A new frontier has now been added to their challenge, and it harks back to the price of wine at the bottle shop. The local Aldi store at Cessnock is now selling wine. That may be fair and reasonable in most areas, but it is not acceptable in an area where wine and viticulture is a major local product. The cellar doors just cannot compete with Aldi in dollar terms. On any given day a person can walk into an Aldi store and buy a bottle of wine for $4 or $6. We know that BWS, Liquorland and other stores have sold bottles of wine for anywhere between $6 and $12, but Aldi has gone past that. A bottle of wine can regularly be bought at Aldi for $4 and at times wine is on sale for $2 a bottle.
Mr Troy Grant: It is no good though.
Mr CLAYTON BARR: I would like to think that the wine is no good. I am not much of a wine drinker but, unfortunately, I have heard feedback that some of these $2 or $4 bottles of wine are quite palatable. I would have thought that they would be terrible and taste like vinegar. The problem is that the vineyards are peddling their wares and trying to sell their bottles of great, award winning wines at the cellar door at modest prices of between $15 and $30 and up to $70 or $100—maybe $100 is not such a modest price. The point is, how can these sellers be expected to compete?

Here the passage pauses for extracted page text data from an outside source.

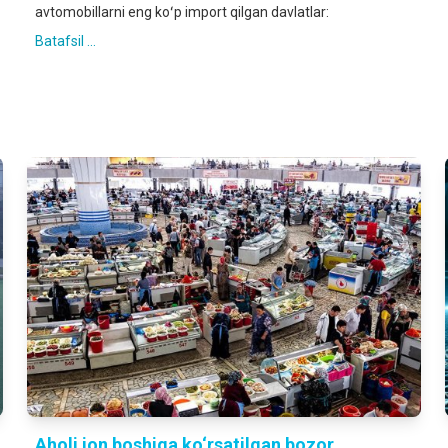
avtomobillarni eng koʻp import qilgan davlatlar:
Batafsil ...
Aholi jon boshiga ko‘rsatilgan bozor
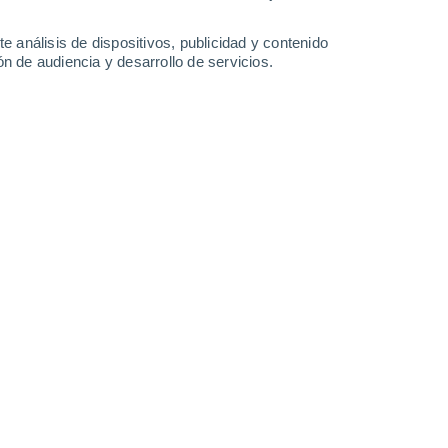
2.7 mm
0.3 mm
1.1 mm
16°
/
11°
18°
/
10°
24°
/
10°
26°
/
14°
e análisis de dispositivos, publicidad y contenido
n de audiencia y desarrollo de servicios.
-
19
km/h
6
-
23
km/h
6
-
24
km/h
7
-
42
km/h
 de agosto
Noroeste
0 Bajo
5
-
28 km/h
FPS:
no
Noroeste
0 Bajo
6
-
30 km/h
FPS:
no
Noroeste
1 Bajo
7
-
33 km/h
FPS:
no
Noroeste
7 Alto
10
-
42 km/h
FPS:
15-25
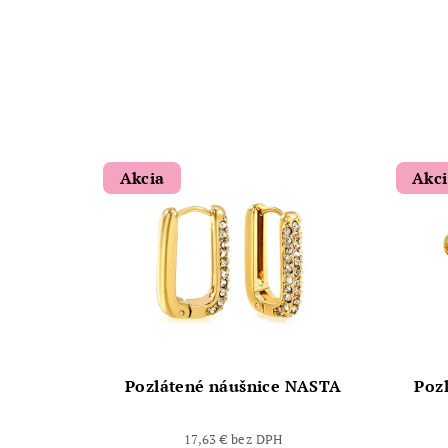
Akcia
Akc
Pozlátené náušnice NASTA
Pozl
17,63 € bez DPH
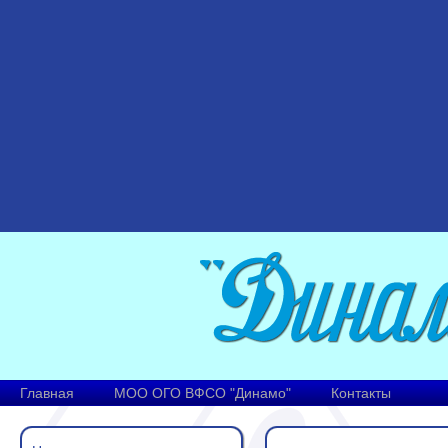
Главная
МОО ОГО ВФСО "Динамо"
Контакты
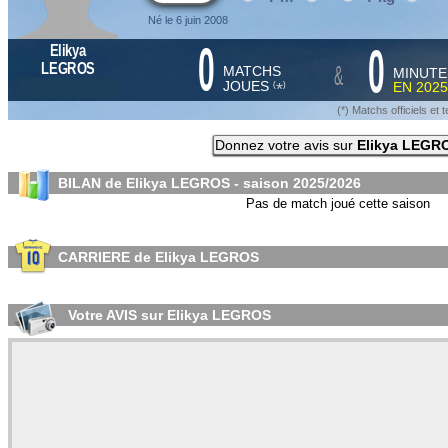
Né le 6 juin 2008
0
0
Elikya
&
LEGROS
MATCHS
MINUTE
JOUES
EN
2025
*
(
)
(*) Matchs officiels e
Donnez votre avis sur
Elikya LEGR
BILAN de Elikya LEGROS - saison
2025/2026
Pas de match joué cette saison
CARRIERE de Elikya LEGROS
Votre AVIS sur Elikya LEGROS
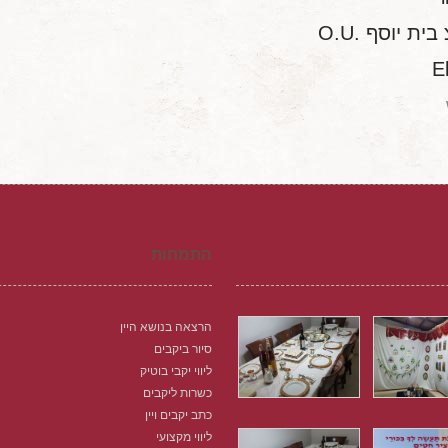
ת יוסף .O.U
E
התמחות
הרצאה בנושא היין
סיור ביקבים
ליווי יקבי בוטיק
כשרות ליקבים
כתב יקבים ויין
ליווי מקצועי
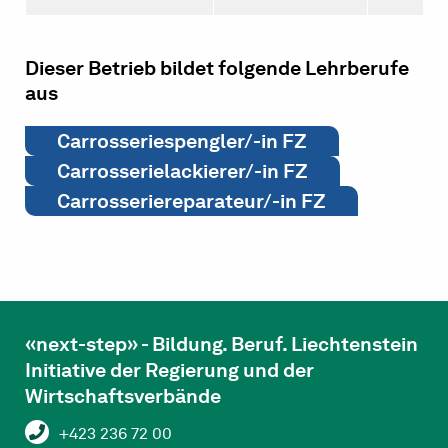
Dieser Betrieb bildet folgende Lehrberufe
aus
Carrosseriespengler/-in FZ
Carrosserielackierer/-in FZ
Carrosseriereparateur/-in FZ
«next-step» - Bildung. Beruf. Liechtenstein
Initiative der Regierung und der
Wirtschaftsverbände
+423 236 72 00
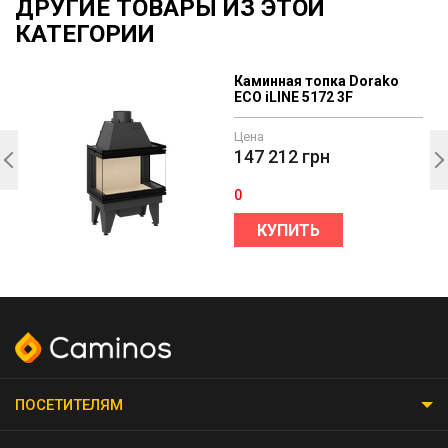
ДРУГИЕ ТОВАРЫ ИЗ ЭТОЙ
КАТЕГОРИИ
Каминная топка Dorako
ECO iLINE 5172 3F
Цена
147 212
грн
0
КУПИТЬ
ПОСЕТИТЕЛЯМ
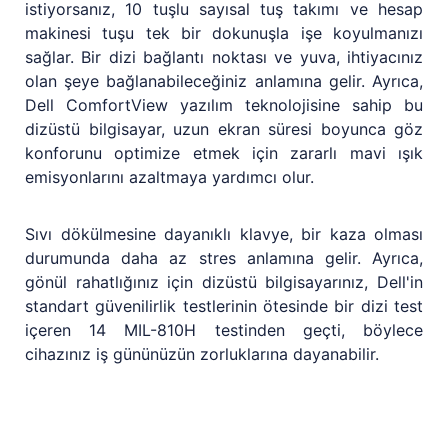
istiyorsanız, 10 tuşlu sayısal tuş takımı ve hesap
makinesi tuşu tek bir dokunuşla işe koyulmanızı
sağlar. Bir dizi bağlantı noktası ve yuva, ihtiyacınız
olan şeye bağlanabileceğiniz anlamına gelir. Ayrıca,
Dell ComfortView yazılım teknolojisine sahip bu
dizüstü bilgisayar, uzun ekran süresi boyunca göz
konforunu optimize etmek için zararlı mavi ışık
emisyonlarını azaltmaya yardımcı olur.
Sıvı dökülmesine dayanıklı klavye, bir kaza olması
durumunda daha az stres anlamına gelir. Ayrıca,
gönül rahatlığınız için dizüstü bilgisayarınız, Dell'in
standart güvenilirlik testlerinin ötesinde bir dizi test
içeren 14 MIL-810H testinden geçti, böylece
cihazınız iş gününüzün zorluklarına dayanabilir.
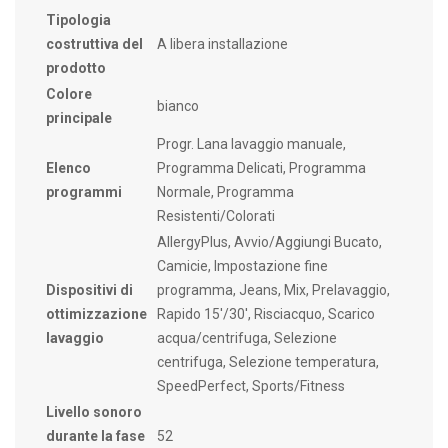
Tipologia
costruttiva del
A libera installazione
prodotto
Colore
bianco
principale
Progr. Lana lavaggio manuale,
Elenco
Programma Delicati, Programma
programmi
Normale, Programma
Resistenti/Colorati
AllergyPlus, Avvio/Aggiungi Bucato,
Camicie, Impostazione fine
Dispositivi di
programma, Jeans, Mix, Prelavaggio,
ottimizzazione
Rapido 15'/30', Risciacquo, Scarico
lavaggio
acqua/centrifuga, Selezione
centrifuga, Selezione temperatura,
SpeedPerfect, Sports/Fitness
Livello sonoro
durante la fase
52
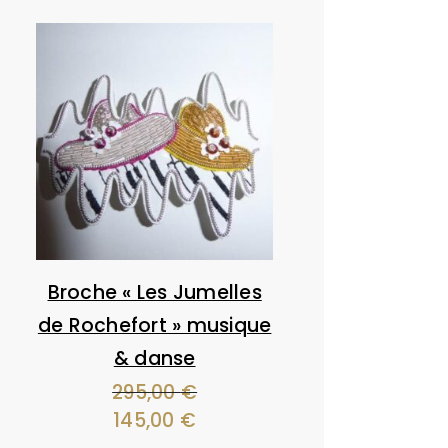
Broche « Les Jumelles
de Rochefort » musique
& danse
295,00
€
Le
145,00
€
Le
prix
prix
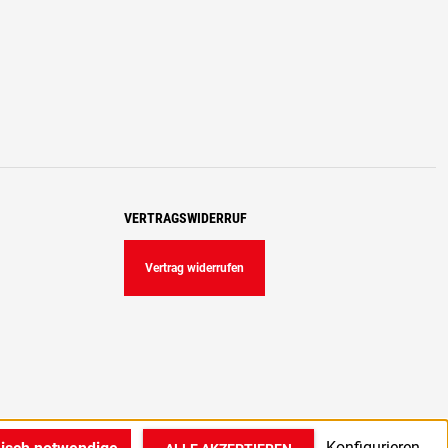
VERTRAGSWIDERRUF
Vertrag widerrufen
Konfigurieren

We have seen an increasing number of tourists come to Cessnock and stay in our pubs and motels in town. They go out to the vineyards to do their wine tasting during the day, but they do not carry bottles of wine back into the city centre. Instead, they go to Aldi to buy their $2 bottles. Our industry just cannot compete. My neighbour Minister George Souris, the member for the Upper Hunter, might be able to deal with this problem in his role looking after gaming and liquor and associated ministries. Or it might have something to do with the Department of Fair Trading or the Department of Primary Industries. A strong contingent of this Coalition Government is made up of members of The Nationals who have vignerons in their electorates. I call on the Government to let us work together to find a solution to this situation. The wine industry in Australia is facing so many pressures. The sale of $2 and $4 bottles of wine at the Aldi store right in the heart of Cessnock is only making things more difficult. We must work together in a bipartisan way to find a solution. Otherwise we will find ourselves without any local wine industries of note.